Henrique Vilhena

PhD Student
Project title: Development of meta-material based photonic sensors for environmental monitoring

Surface-enhanced Raman spectroscopy (SERS) has been used in the development of sensing devices that can challenge other chemical analysis techniques. SERS sensors show promise in the detection of environmentally relevant compounds such as pharmaceutical residues by being highly sensitive, compact and requiring no sample preparation. Arrays of periodic nanostructures such as pairs of gold dipoles over silica can be tuned to the Raman excitation laser wavelength. This will result in the formation of areas of highly intensive electric field named “hot spots” which can greatly enhance the Raman scattering of molecules in their vicinity. When compared to their non-periodical counterparts, these structures show great controllability but suffer from low enhanced Raman intensity. In this project we aim to increase the sensitivity and effectiveness of these structures by optimizing the nanoparticle density per area.

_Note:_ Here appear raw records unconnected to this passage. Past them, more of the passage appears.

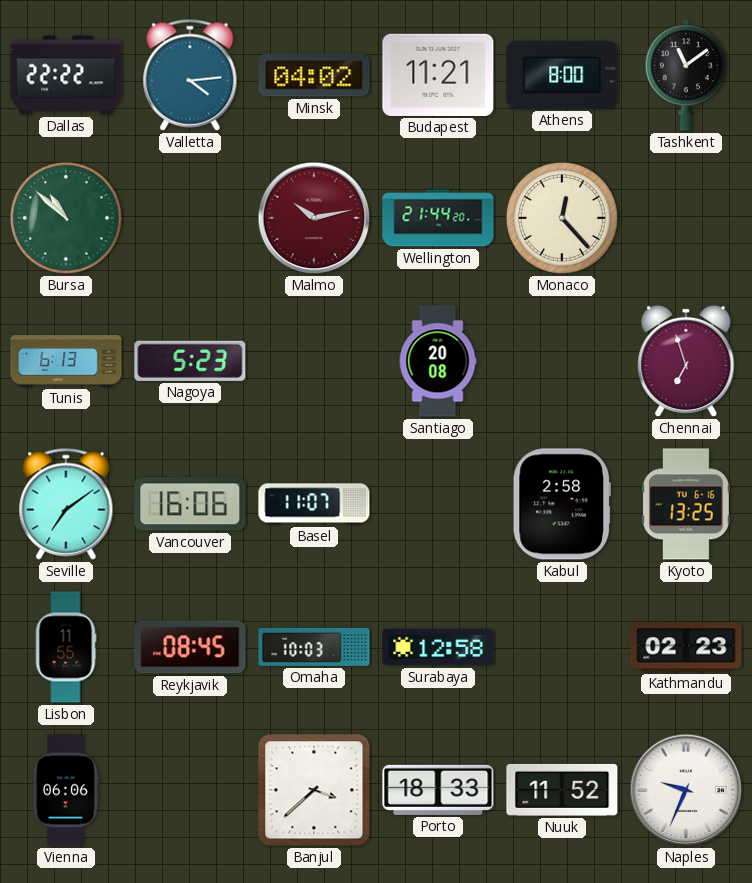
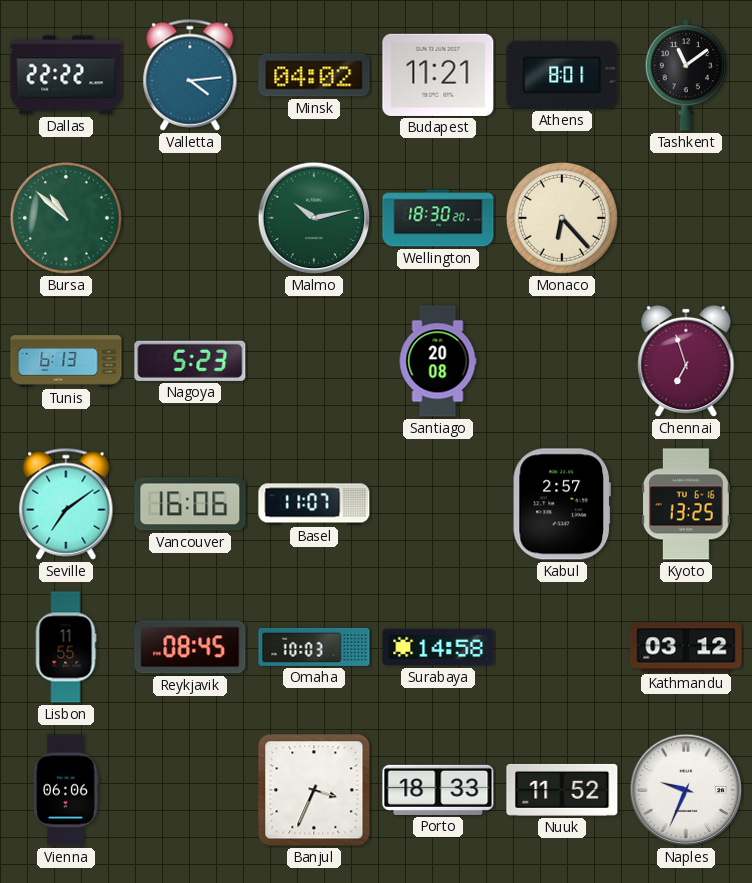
Athens: 8:00 -> 8:01
Malmo dial: burgundy -> green
Wellington: 21:44 -> 18:30
Monaco: 12:23 -> 6:23
Kabul: 2:58 -> 2:57
Surabaya: 12:58 -> 14:58
Kathmandu: 02:23 -> 03:12
Banjul: 3:38 -> 3:34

This process needs to be carefully monitored as it can result in increasing local heating as well as shifts in the resonant wavelength. Through simulations, nanofabrication and characterization we have designed and fabricated arrays of these dipolar structures and their optimized optical and Raman responses were measured. We believe that our results will pave the way for the development of more reliable and sensitive environmental monitoring devices.